There is very little to do in airports and generally there is time. This time through and in between flights I sneaked a treat in nostalgy…
“Soup dumplings” or Xiao Long Bao are small chinese pockets of deliciousness for your mouth. With a small pork meatball, wrapped in a dumpling shell with a broth within. Best eaten hot and recently steamed from a hacker stall on a hot afternoon with a cold beer. With the appropriate side of vinegar and fresh ginger. Beware to not be too anxious or the soup within will scald your tongue.
Some fascinating and/or random facts about Xiao Long Bao:
- Although they are called dumplings they are actually buns.
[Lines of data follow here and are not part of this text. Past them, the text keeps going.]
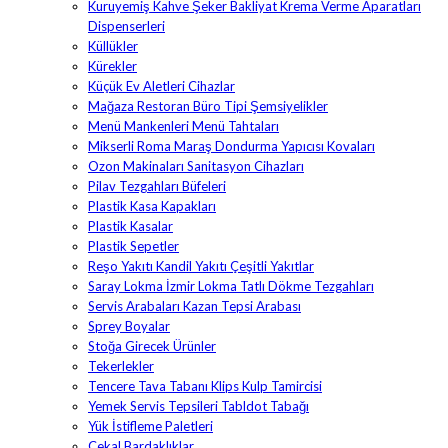
Kuruyemiş Kahve Şeker Bakliyat Krema Verme Aparatları
Dispenserleri
Küllükler
Kürekler
Küçük Ev Aletleri Cihazlar
Mağaza Restoran Büro Tipi Şemsiyelikler
Menü Mankenleri Menü Tahtaları
Mikserli Roma Maraş Dondurma Yapıcısı Kovaları
Ozon Makinaları Sanitasyon Cihazları
Pilav Tezgahları Büfeleri
Plastik Kasa Kapakları
Plastik Kasalar
Plastik Sepetler
Reşo Yakıtı Kandil Yakıtı Çeşitli Yakıtlar
Saray Lokma İzmir Lokma Tatlı Dökme Tezgahları
Servis Arabaları Kazan Tepsi Arabası
Sprey Boyalar
Stoğa Girecek Ürünler
Tekerlekler
Tencere Tava Tabanı Klips Kulp Tamircisi
Yemek Servis Tepsileri Tabldot Tabağı
Yük İstifleme Paletleri
Çekal Bardaklıklar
- The literal meaning of their name is “little basket buns”.
- The dish comes from Nanxiang, a suburb in Shanghai.
- This is a dish which can be pre-made and thus be a popular dish for a hawker centre. How do they keep the soup without it altering the bun? Well the meatball is combined with a gelatin aspic which melts when steamed.
Xiao Long Bao are a great snack. And snacks are most important.
I called Singapore once. Not so long ago. I as small as it is, its skyline is imprinted in my memory. And it is a good one. It received me well, generously and its weather embraced me Reminding me of the sticky summer days of my childhood. Its food abundant and cheap not really reflective of the hard work and hearts put into it – also like at home. Being back for the first time after leaving this tiny country I used to call home was a bag of mixed emotions. Though doing something familiar in an unfamiliar way was an interesting experience. It made me think of all the different experiences one can have in a single place that sometimes just pass inadvertently.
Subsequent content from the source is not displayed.